Die Kundin entscheidet
Gemäss Auskunft der Fachstelle Kick liegt die Gewichtung der Zuschlagskriterien im Rahmen eines Ermessensspielraums immer bei der Kundin. Dokumente, welcher der Computerworld vorliegen zeigen aber, dass zumindest die Bewertungsmatrix von der Fachstelle Kick erstellt wurde. So stellt sich die Frage, wie der Preis bei Vergaben der Fachstelle Kick in den letzten Jahren gewichtet wurde. Darauf gibt es auf Nachfrage keine Auskunft.
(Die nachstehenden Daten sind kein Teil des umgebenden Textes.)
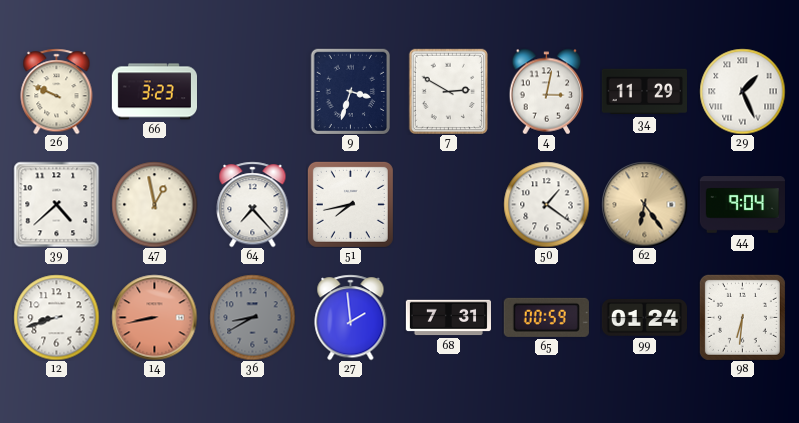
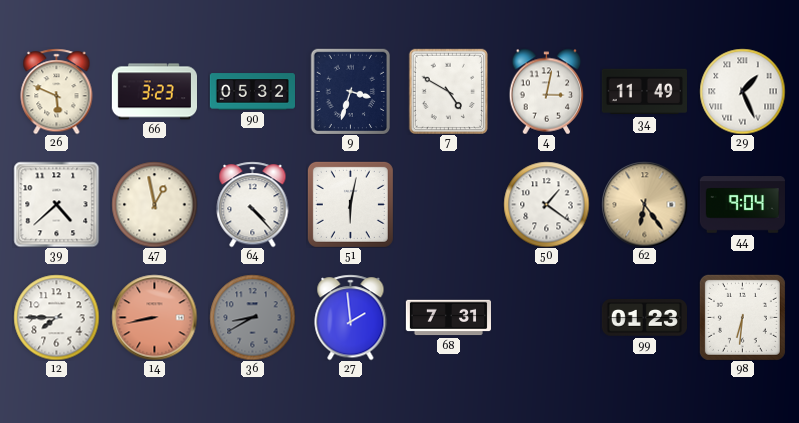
26: 9:49 -> 5:49
90: none -> 05:32
7: 2:50 -> 4:50
34: 11:29 -> 11:49
64: 7:23 -> 4:23
51: 7:43 -> 6:02
12: 8:42 -> 7:45
65: 00:59 -> none
99: 01:24 -> 01:23
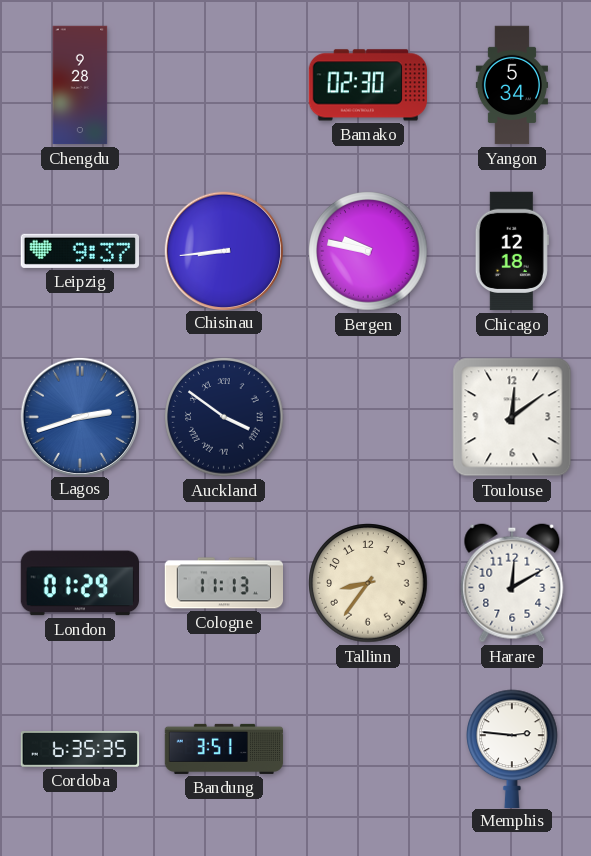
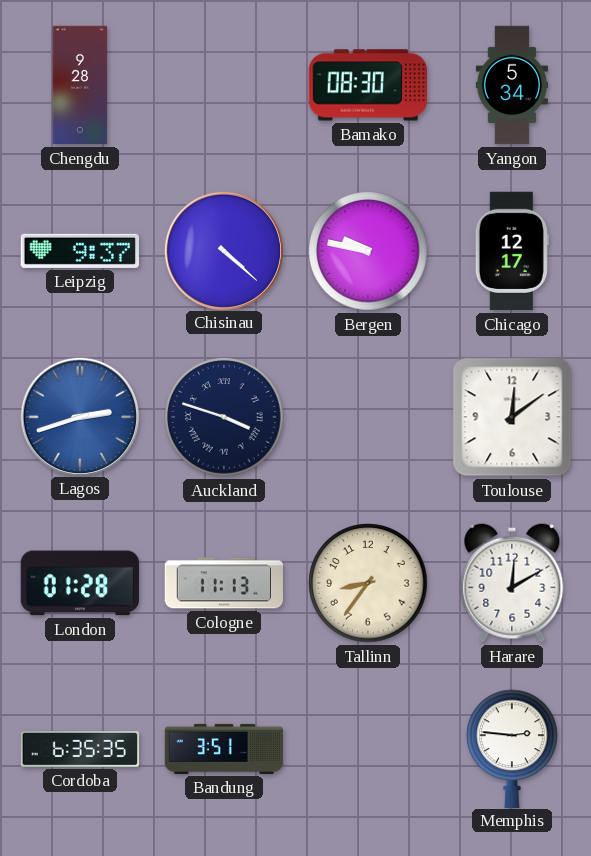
Bamako: 02:30 -> 08:30
Chisinau: 8:44 -> 4:22
Chicago: 12:18 -> 12:17
Auckland: 3:51 -> 3:48
London: 01:29 -> 01:28
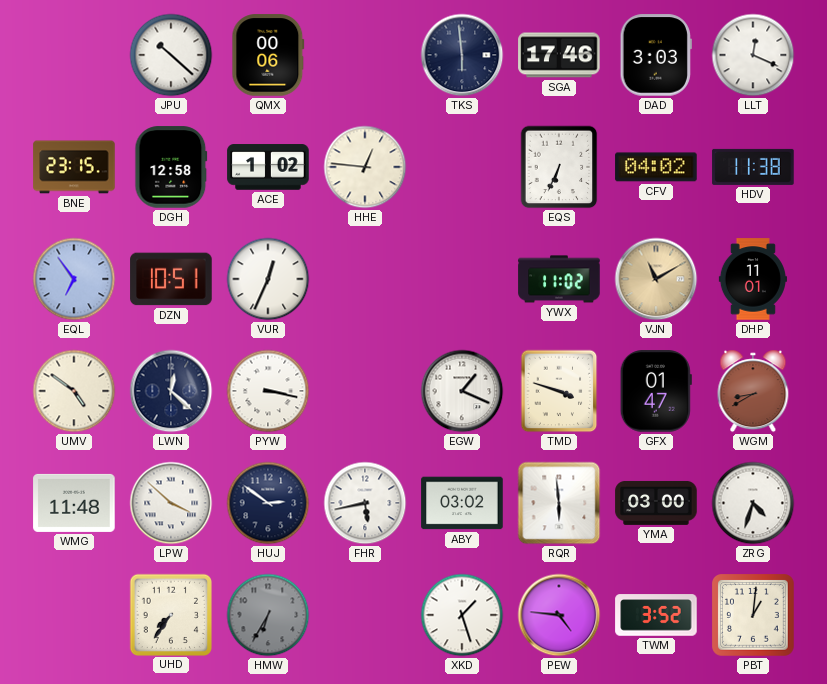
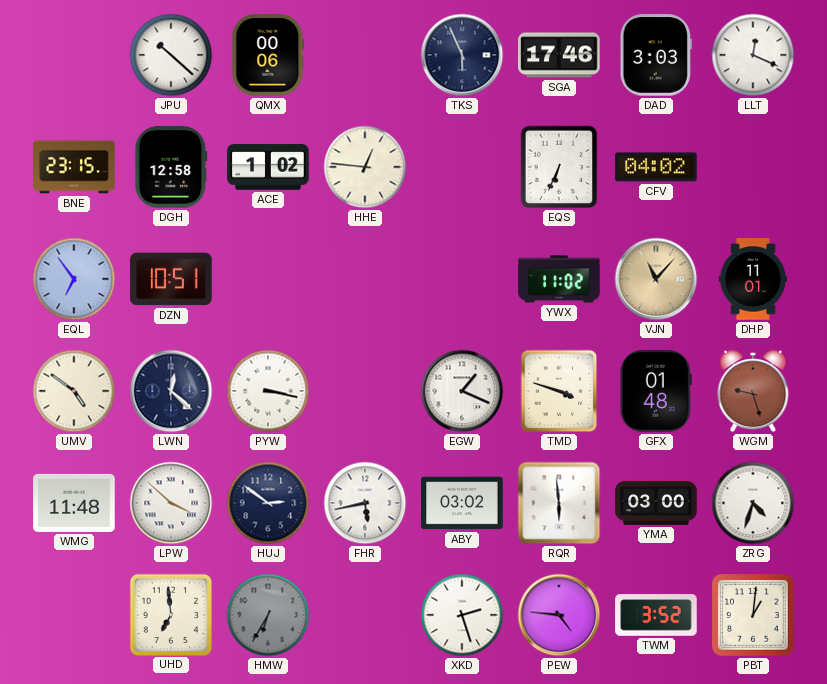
TKS: 5:59 -> 5:56
HDV: 11:38 -> none
VUR: 12:34 -> none
VJN: 11:10 -> 11:07
GFX: 01:47 -> 01:48
WGM: 8:40 -> 9:27
UHD: 7:36 -> 6:59
XKD: 1:27 -> 2:27
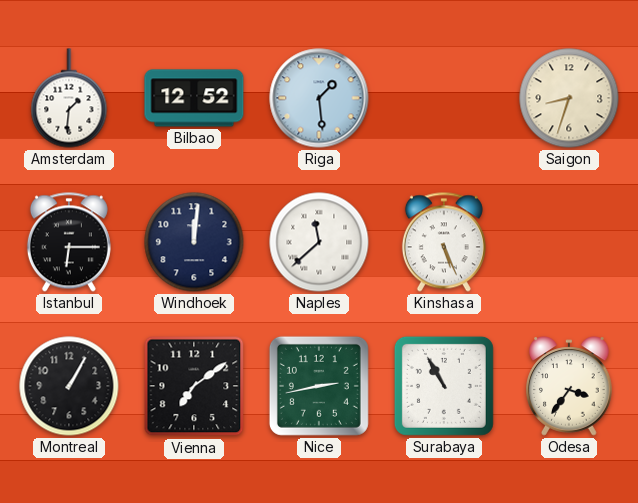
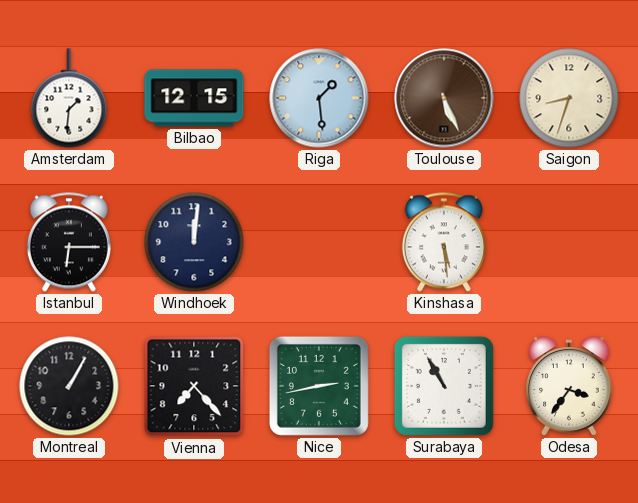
Bilbao: 12:52 -> 12:15
Toulouse: none -> 5:26
Naples: 11:38 -> none
Kinshasa: 5:26 -> 5:29
Vienna: 7:09 -> 7:23
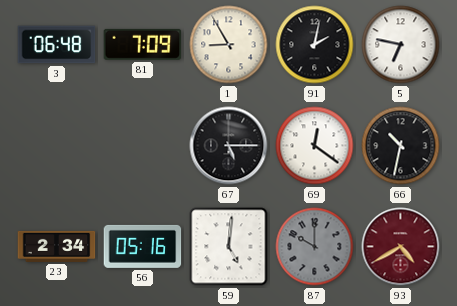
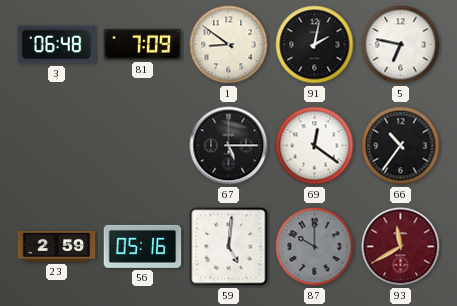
1: 8:55 -> 8:51
66: 10:32 -> 10:36
23: 2:34 -> 2:59
93: 4:40 -> 11:40
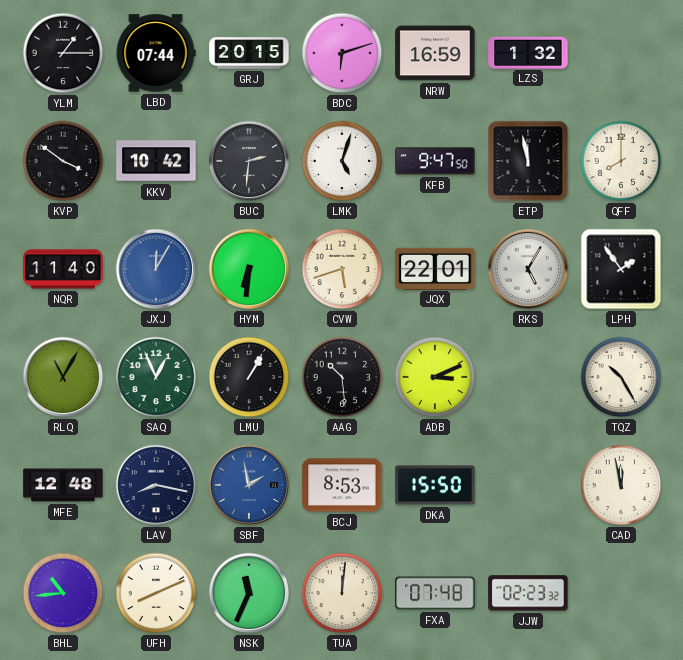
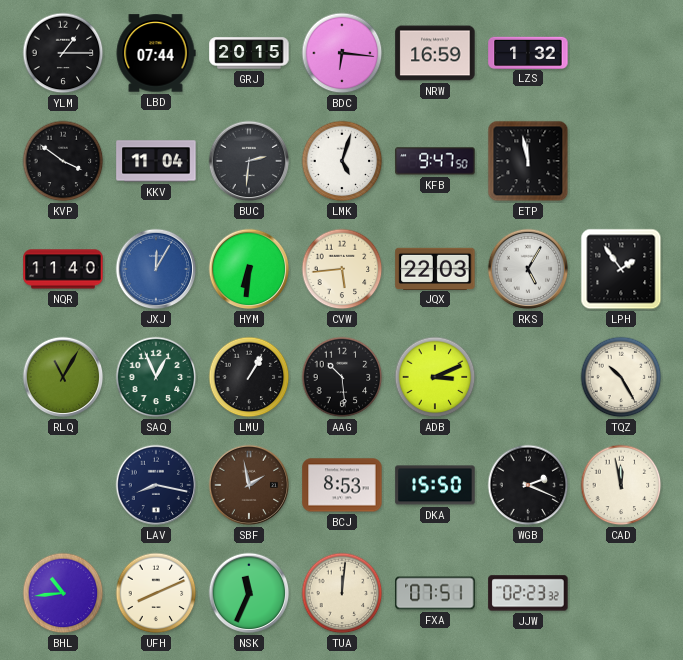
BDC: 6:12 -> 6:16
KKV: 10:42 -> 11:04
QFF: 8:00 -> none
CVW: 5:42 -> 5:44
JQX: 22:01 -> 22:03
MFE: 12:48 -> none
SBF dial: blue -> brown
WGB: none -> 2:19
FXA: 07:48 -> 07:51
Dafür schreibt Priska Sieber, Rektorin der pädagogischen Hochschule Thurgau, welcher die Fachstelle Kick angegliedert ist: «Die Beurteilung der Preise im von Ihnen erwähnten Verfahren (Anm. der Redaktion: ersten Verfahrens) – die vom Verwaltungsgericht (VG) moniert wurde – war auf zwei Kriterien aufgeteilt und lag bei einem der beiden Kriterien bei 18 Prozent, zusammen mit der Preisgewichtung in einem anderen Kriterium in der Summe aber deutlich über 30 Prozent.» Bei der Frage nach der Preiskurve verwies Sieber auf die Verantwortlichkeit der Kundin - in dem Fall die Primarschule Sulgen. Es bleibt zu hoffen, dass in künftigen Ausschreibungen die Fachstelle Kick ihren Kunden rät, den Preis richtig zu bewerten. Entsprechende Bemühungen sind ersichtlich: Sieber schreibt, dass das Verwaltungsgericht die Art der Preisaufteilung und die Kommunikation als verbesserungswürdig taxierte. Man werde dies bei künftigen Beratungen beachten.